INFORMATION SUPPLIED START

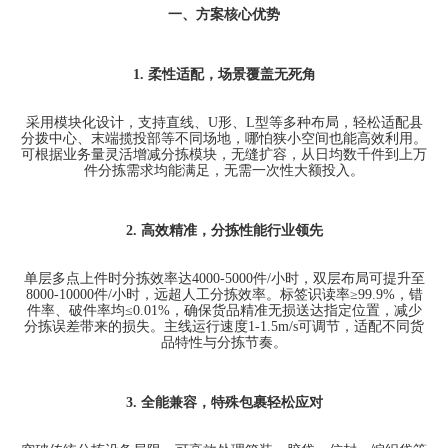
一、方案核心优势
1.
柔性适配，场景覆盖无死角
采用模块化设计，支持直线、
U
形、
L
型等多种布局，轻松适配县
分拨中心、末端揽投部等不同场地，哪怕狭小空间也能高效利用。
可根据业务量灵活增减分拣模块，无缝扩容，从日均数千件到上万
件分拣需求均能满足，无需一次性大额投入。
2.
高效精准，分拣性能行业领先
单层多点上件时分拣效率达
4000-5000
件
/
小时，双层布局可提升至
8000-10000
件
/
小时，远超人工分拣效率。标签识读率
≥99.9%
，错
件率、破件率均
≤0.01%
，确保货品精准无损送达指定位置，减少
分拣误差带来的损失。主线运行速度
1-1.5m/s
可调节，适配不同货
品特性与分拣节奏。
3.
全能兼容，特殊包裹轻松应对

INFORMATION SUPPLIED END
INFORMATION SUPPLIED START

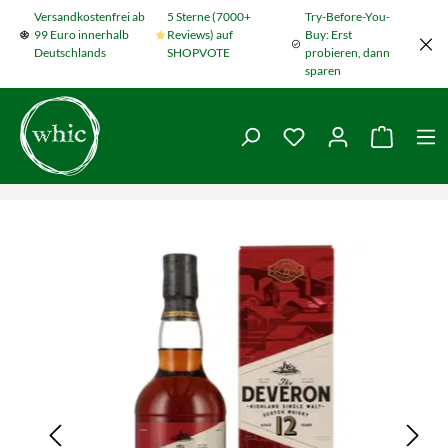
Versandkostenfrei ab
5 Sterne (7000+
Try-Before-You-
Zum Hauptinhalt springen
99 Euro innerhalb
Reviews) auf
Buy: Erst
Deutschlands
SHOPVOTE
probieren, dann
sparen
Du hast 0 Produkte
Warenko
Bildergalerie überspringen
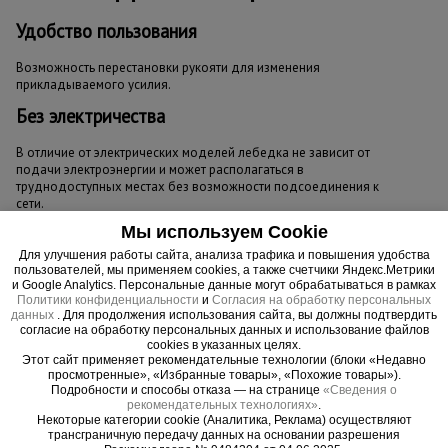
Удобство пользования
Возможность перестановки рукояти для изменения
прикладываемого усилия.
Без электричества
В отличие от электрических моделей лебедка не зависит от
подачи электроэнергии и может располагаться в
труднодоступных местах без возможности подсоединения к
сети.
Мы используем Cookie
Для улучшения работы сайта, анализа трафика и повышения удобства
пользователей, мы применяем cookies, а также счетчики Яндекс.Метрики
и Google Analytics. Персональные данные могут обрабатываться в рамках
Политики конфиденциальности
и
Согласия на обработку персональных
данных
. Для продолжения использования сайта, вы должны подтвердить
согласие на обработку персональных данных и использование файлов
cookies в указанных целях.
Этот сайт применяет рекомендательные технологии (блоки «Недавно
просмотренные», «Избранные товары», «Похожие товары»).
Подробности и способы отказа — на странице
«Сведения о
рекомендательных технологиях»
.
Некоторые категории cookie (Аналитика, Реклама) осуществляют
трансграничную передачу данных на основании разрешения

INFORMATION SUPPLIED END
INFORMATION SUPPLIED START

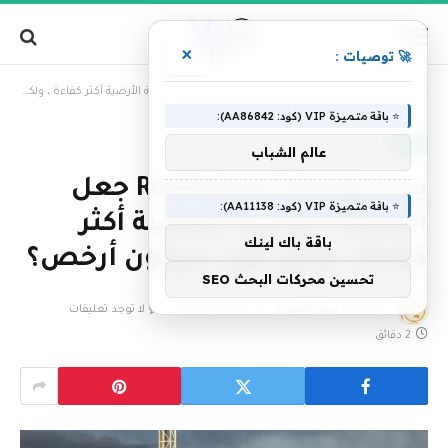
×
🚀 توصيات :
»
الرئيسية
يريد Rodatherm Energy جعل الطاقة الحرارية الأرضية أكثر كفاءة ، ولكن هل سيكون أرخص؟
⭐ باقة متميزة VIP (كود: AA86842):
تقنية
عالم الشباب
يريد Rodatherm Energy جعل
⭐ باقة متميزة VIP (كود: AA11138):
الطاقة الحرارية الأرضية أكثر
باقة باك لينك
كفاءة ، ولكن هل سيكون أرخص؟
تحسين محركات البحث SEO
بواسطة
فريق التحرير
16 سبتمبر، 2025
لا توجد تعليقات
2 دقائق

INFORMATION SUPPLIED END

Check each line of the listing for "cookies". Show those that have it.

RESPONSE BELOW:
пользователей, мы применяем cookies, а также счетчики Яндекс.Метрики
cookies в указанных целях.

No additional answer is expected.